[Saved data entries]
------------------------------------------------------------------------

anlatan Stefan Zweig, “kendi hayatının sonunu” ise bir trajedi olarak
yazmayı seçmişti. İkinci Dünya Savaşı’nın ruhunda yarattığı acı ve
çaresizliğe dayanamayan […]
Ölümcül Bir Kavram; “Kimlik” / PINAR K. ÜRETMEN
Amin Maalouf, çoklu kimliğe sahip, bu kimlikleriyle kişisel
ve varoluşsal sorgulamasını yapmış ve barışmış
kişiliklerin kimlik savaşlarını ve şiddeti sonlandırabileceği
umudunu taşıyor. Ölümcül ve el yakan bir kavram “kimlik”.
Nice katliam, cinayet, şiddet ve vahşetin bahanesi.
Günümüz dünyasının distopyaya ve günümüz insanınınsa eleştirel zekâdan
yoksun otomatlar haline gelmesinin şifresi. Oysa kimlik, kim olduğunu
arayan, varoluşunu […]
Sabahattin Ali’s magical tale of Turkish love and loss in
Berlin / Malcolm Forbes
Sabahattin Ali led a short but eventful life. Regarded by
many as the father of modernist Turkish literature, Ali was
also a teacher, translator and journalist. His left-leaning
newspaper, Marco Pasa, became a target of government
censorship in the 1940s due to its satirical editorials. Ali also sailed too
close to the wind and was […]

------------------------------------------------------------------------

§ Your assignment
What lines in the records contain the word "also"? Return each one.

§ Exercise output
also a teacher, translator and journalist. His left-leaning
censorship in the 1940s due to its satirical editorials. Ali also sailed too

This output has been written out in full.